We built a champion/challenger meta-loop. Each tick copies the best-known configuration, mutates the copy (decompose a stuck function, tune retries, inject a learned lesson), rebuilds, and promotes the challenger only if it scores at least as well — by completion ratio, not raw count. A bad idea simply gets discarded; the champion only ever moves forward. Everything is checkpointed to a “vault” every single tick, so a crash at any moment still leaves the best result plus a full history. Crucially, the loop is never allowed to edit its own evaluator — so a bad self-edit can't blind the thing that measures success.

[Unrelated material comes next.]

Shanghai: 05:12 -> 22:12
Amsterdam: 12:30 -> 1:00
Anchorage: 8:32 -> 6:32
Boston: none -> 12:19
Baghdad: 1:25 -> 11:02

It also keeps a lessons file — distilled rules pulled from failures (“task records are dicts; use task['done'], not task.done”) — injected into every future prompt. Knowledge compounds across the night. And a slot cache means solved functions are reused for zero tokens, so every tick spends its whole budget on the unsolved frontier.

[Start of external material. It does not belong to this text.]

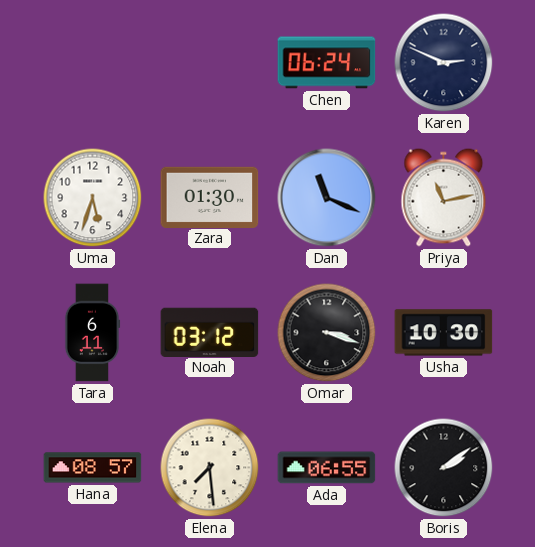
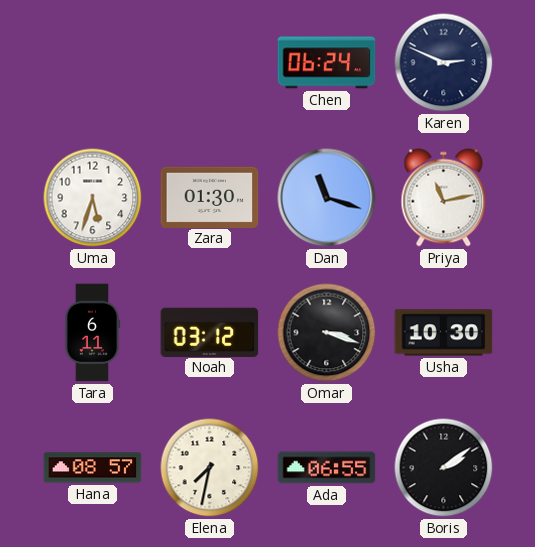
Dan: 11:19 -> 11:18
Elena: 7:29 -> 7:32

Where it broke — and what that taught us
The loop hit a wall on one function: a five-branch command dispatcher. The 1.5B model thrashed — a different error every attempt. More retries didn't help, because the model was simply above its per-slot ceiling for that piece.
The fix is the whole thesis in miniature: don't reach for a bigger model — make the slot smaller. We added recursive decomposition. When a decomposed function still fails, split it again — the dispatcher became four one-line handlers (each ~16 tokens) plus a trivial router. Each leaf fell back below the model's ceiling, and the model nailed them first try.
The deepest finding surprised us. Every single time the model failed, the fix was a clearer contract or a smaller piece — never a cleverer retry. Vague docstrings made the model over-engineer (adding validation nobody asked for) or get an argument order wrong. The loop's real value isn't squeezing more out of the model; it's two things: it decomposes until the pieces are trivial, and it makes ambiguous specifications legible by turning them into concrete test failures you can read.
Why it matters
We set out to shrink the model and ended up redistributing the intelligence. A 1.5B model on a decade-old laptop, fully offline, can't build software — but a 1.5B model inside a loop that decomposes, verifies, learns, and never regresses can. The capability didn't come from parameters; it came from structure.
That's an encouraging direction for anyone who thinks “useful AI” requires a data center. For a large class of well-decomposable work, the lever isn't a bigger model — it's a smarter loop wrapped around a small one, doing real work on a machine you already own, with the lights off and the Wi-Fi unplugged.